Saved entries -
::::::

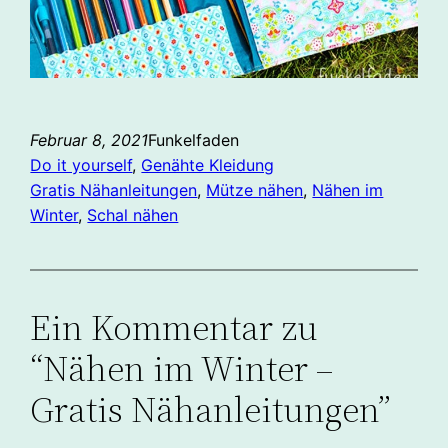
Februar 8, 2021
Funkelfaden
Do it yourself
, 
Genähte Kleidung
Gratis Nähanleitungen
, 
Mütze nähen
, 
Nähen im
Winter
, 
Schal nähen
Ein Kommentar zu
“Nähen im Winter –
Gratis Nähanleitungen”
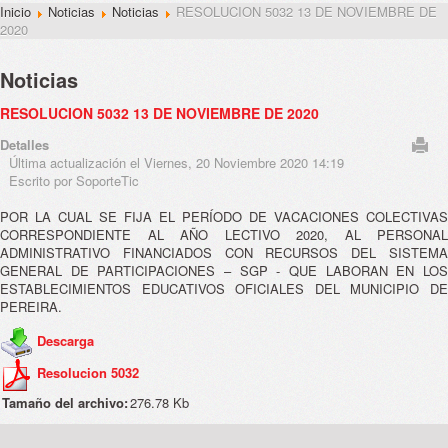
Inicio
Noticias
Noticias
RESOLUCION 5032 13 DE NOVIEMBRE DE
2020
Noticias
RESOLUCION 5032 13 DE NOVIEMBRE DE 2020
Detalles
Última actualización el Viernes, 20 Noviembre 2020 14:19
Escrito por SoporteTic
POR LA CUAL SE FIJA EL PERÍODO DE VACACIONES COLECTIVAS
CORRESPONDIENTE AL AÑO LECTIVO 2020, AL PERSONAL
ADMINISTRATIVO FINANCIADOS CON RECURSOS DEL SISTEMA
GENERAL DE PARTICIPACIONES – SGP - QUE LABORAN EN LOS
ESTABLECIMIENTOS EDUCATIVOS OFICIALES DEL MUNICIPIO DE
PEREIRA.
Descarga
Resolucion 5032
Tamaño del archivo:
276.78 Kb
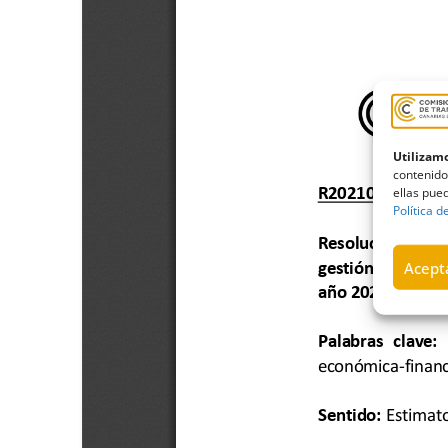
Utilizamo
contenido
ellas pued
Política d
Acepta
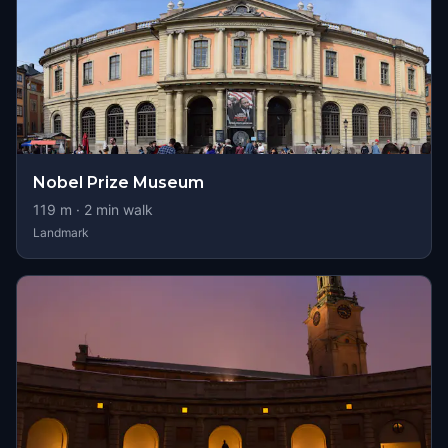
Nobel Prize Museum
119
m ·
2
min walk
Landmark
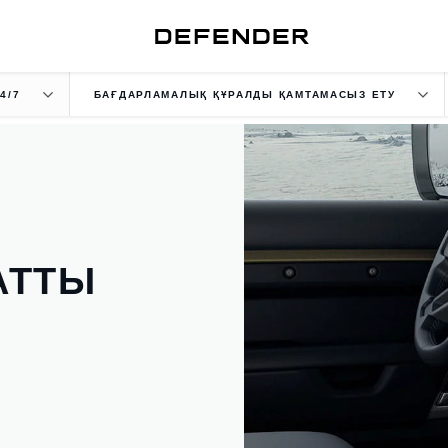
4/7
БАҒДАРЛАМАЛЫҚ ҚҰРАЛДЫ ҚАМТАМАСЫЗ ЕТУ
АТТЫ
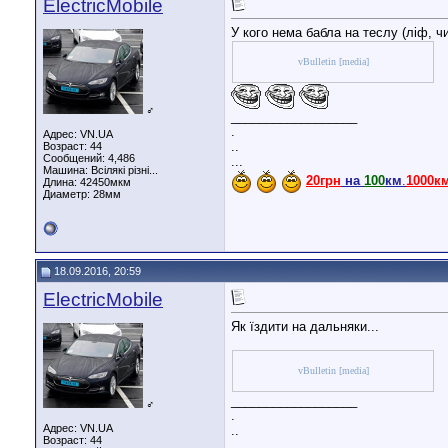
ElectricMobile
У кого нема бабла на теслу (ліф, чи
vBulletin [media]
♂
__________________
.
Адрес: VN.UA
..
Возраст: 44
Сообщений: 4,486
...
Машина: Всілякі різні...
20грн
на
100
км
.
1000к
Длина:
42450мкм
Диаметр:
28мм
18.09.2016, 20:59
ElectricMobile
Як їздити на дальняки...
vBulletin [media]
__________________
♂
.
Адрес: VN.UA
..
Возраст: 44
...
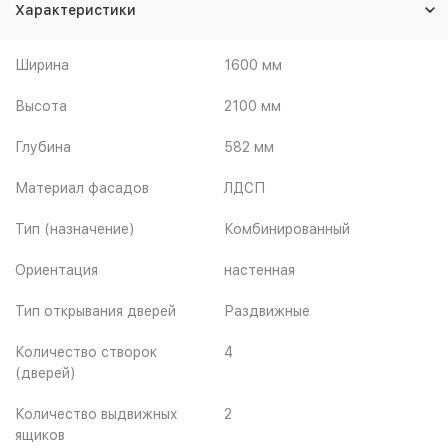
Характеристики
Ширина
1600 мм
Высота
2100 мм
Глубина
582 мм
Материал фасадов
ЛДСП
Тип (назначение)
Комбинированный
Ориентация
настенная
Тип открывания дверей
Раздвижные
Количество створок
4
(дверей)
Количество выдвижных
2
ящиков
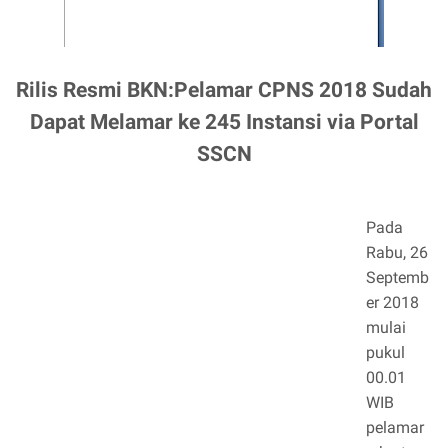
Rilis Resmi BKN:Pelamar CPNS 2018 Sudah
Dapat Melamar ke 245 Instansi via Portal
SSCN
Pada
Rabu, 26
Septemb
er 2018
mulai
pukul
00.01
WIB
pelamar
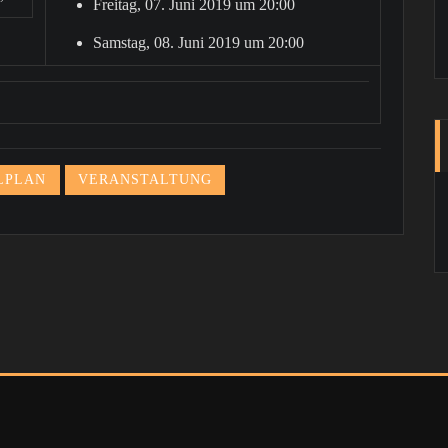
Freitag, 07. Juni 2019 um 20:00
Samstag, 08. Juni 2019 um 20:00
LPLAN
VERANSTALTUNG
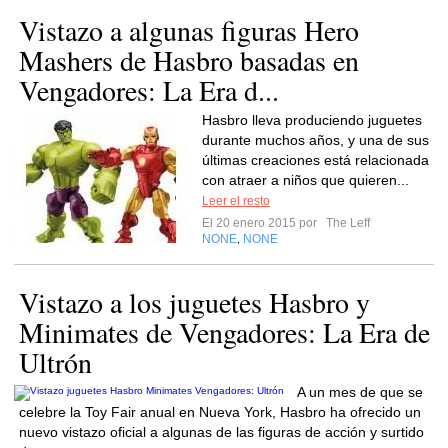
Vistazo a algunas figuras Hero
Mashers de Hasbro basadas en
Vengadores: La Era d...
Hasbro lleva produciendo juguetes
durante muchos años, y una de sus
últimas creaciones está relacionada
con atraer a niños que quieren...
Leer el resto
El 20 enero 2015 por
The Leff
NONE
NONE
,
Vistazo a los juguetes Hasbro y
Minimates de Vengadores: La Era de
Ultrón
A un mes de que se
celebre la Toy Fair anual en Nueva York, Hasbro ha ofrecido un
nuevo vistazo oficial a algunas de las figuras de acción y surtido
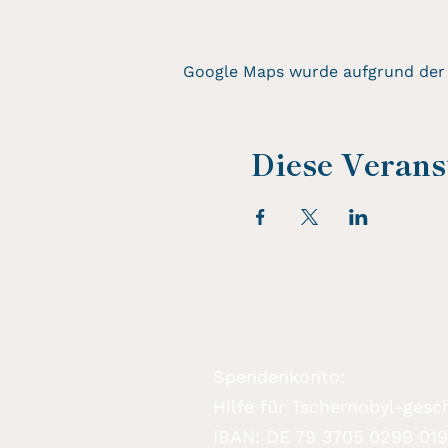
Google Maps wurde aufgrund der A
Diese Veranst
Spendenkonto:
Hilfe für Tschernobyl-gesch
IBAN: DE 79 3705 0299 01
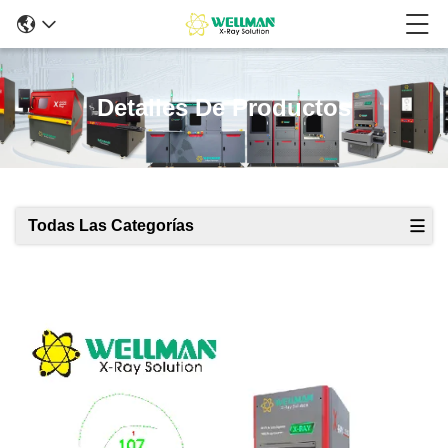
Detalles De Productos
Todas Las Categorías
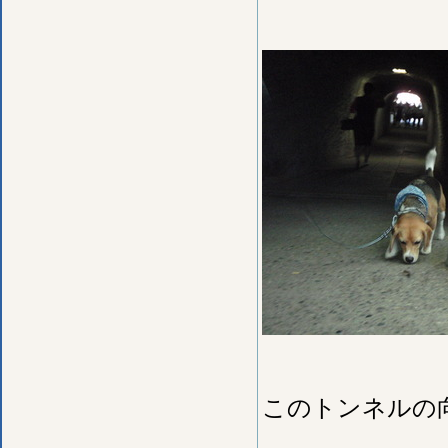
このトンネルの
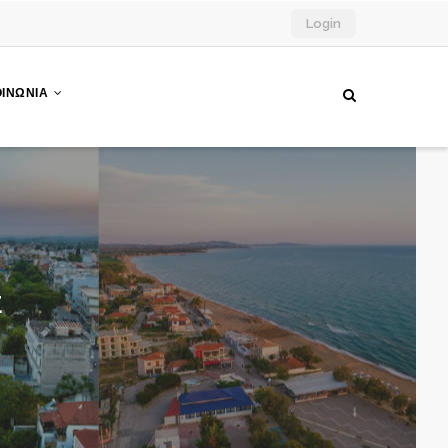
Login
ΟΙΝΩΝΙΑ
Σ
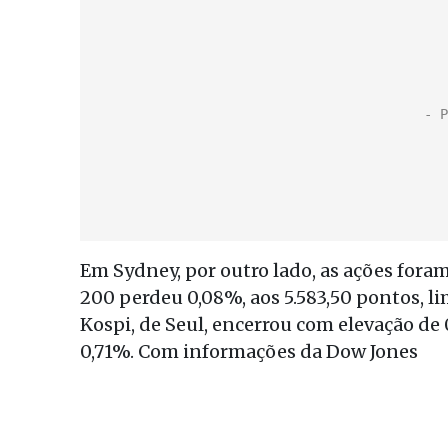
Em Sydney, por outro lado, as ações foram
200 perdeu 0,08%, aos 5.583,50 pontos, l
Kospi, de Seul, encerrou com elevação de 
0,71%. Com informações da Dow Jones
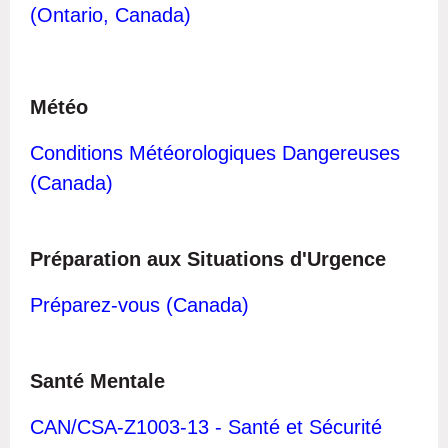
(Ontario, Canada)
M
étéo
Conditions Météorologiques Dangereuses
(Canada)
Préparation aux Situations d'Urgence
Préparez-vous (Canada)
Santé Mentale
C
A
N/CSA-Z1003-13 - Santé et Sécurité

::::::

REQUIRED ACTION - Give back every entry verbatim. No pictures belong in the copy.

ANSWER SECTION -
Februar 8, 2021
Funkelfaden
Do it yourself
, 
Genähte Kleidung
Gratis Nähanleitungen
, 
Mütze nähen
, 
Nähen im
Winter
, 
Schal nähen
Ein Kommentar zu
“Nähen im Winter –
Gratis Nähanleitungen”
Inicio
Noticias
Noticias
RESOLUCION 5032 13 DE NOVIEMBRE DE
2020
Noticias
RESOLUCION 5032 13 DE NOVIEMBRE DE 2020
Detalles
Última actualización el Viernes, 20 Noviembre 2020 14:19
Escrito por SoporteTic
POR LA CUAL SE FIJA EL PERÍODO DE VACACIONES COLECTIVAS
CORRESPONDIENTE AL AÑO LECTIVO 2020, AL PERSONAL
ADMINISTRATIVO FINANCIADOS CON RECURSOS DEL SISTEMA
GENERAL DE PARTICIPACIONES – SGP - QUE LABORAN EN LOS
ESTABLECIMIENTOS EDUCATIVOS OFICIALES DEL MUNICIPIO DE
PEREIRA.
Descarga
Resolucion 5032
Tamaño del archivo:
276.78 Kb
Utilizamo
contenido
ellas pued
Política d
Acepta
Nobel Prize Museum
119
m ·
2
min walk
Landmark
4/7
БАҒДАРЛАМАЛЫҚ ҚҰРАЛДЫ ҚАМТАМАСЫЗ ЕТУ
АТТЫ
ElectricMobile
У кого нема бабла на теслу (ліф, чи
vBulletin [media]
♂
__________________
.
Адрес: VN.UA
..
Возраст: 44
Сообщений: 4,486
...
Машина: Всілякі різні...
20грн
на
100
км
.
1000к
Длина:
42450мкм
Диаметр:
28мм
18.09.2016, 20:59
ElectricMobile
Як їздити на дальняки...
vBulletin [media]
__________________
♂
.
Адрес: VN.UA
..
Возраст: 44
...
Характеристики
Ширина
1600 мм
Высота
2100 мм
Глубина
582 мм
Материал фасадов
ЛДСП
Тип (назначение)
Комбинированный
Ориентация
настенная
Тип открывания дверей
Раздвижные
Количество створок
4
(дверей)
Количество выдвижных
2
ящиков
Rilis Resmi BKN:Pelamar CPNS 2018 Sudah
Dapat Melamar ke 245 Instansi via Portal
SSCN
Pada
Rabu, 26
Septemb
er 2018
mulai
pukul
00.01
WIB
pelamar
Freitag, 07. Juni 2019 um 20:00
Samstag, 08. Juni 2019 um 20:00
LPLAN
VERANSTALTUNG
Vistazo a algunas figuras Hero
Mashers de Hasbro basadas en
Vengadores: La Era d...
Hasbro lleva produciendo juguetes
durante muchos años, y una de sus
últimas creaciones está relacionada
con atraer a niños que quieren...
Leer el resto
El 20 enero 2015 por
The Leff
NONE
NONE
,
Vistazo a los juguetes Hasbro y
Minimates de Vengadores: La Era de
Ultrón
A un mes de que se
celebre la Toy Fair anual en Nueva York, Hasbro ha ofrecido un
nuevo vistazo oficial a algunas de las figuras de acción y surtido
Google Maps wurde aufgrund der A
Diese Veranst
Spendenkonto:
Hilfe für Tschernobyl-gesch
IBAN: DE 79 3705 0299 01
Detalles De Productos
Todas Las Categorías
このトンネルの
Login
ΟΙΝΩΝΙΑ
Σ
Em Sydney, por outro lado, as ações foram
200 perdeu 0,08%, aos 5.583,50 pontos, l
Kospi, de Seul, encerrou com elevação de 
0,71%. Com informações da Dow Jones
(Ontario, Canada)
M
étéo
Conditions Météorologiques Dangereuses
(Canada)
Préparation aux Situations d'Urgence
Préparez-vous (Canada)
Santé Mentale
C
A
N/CSA-Z1003-13 - Santé et Sécurité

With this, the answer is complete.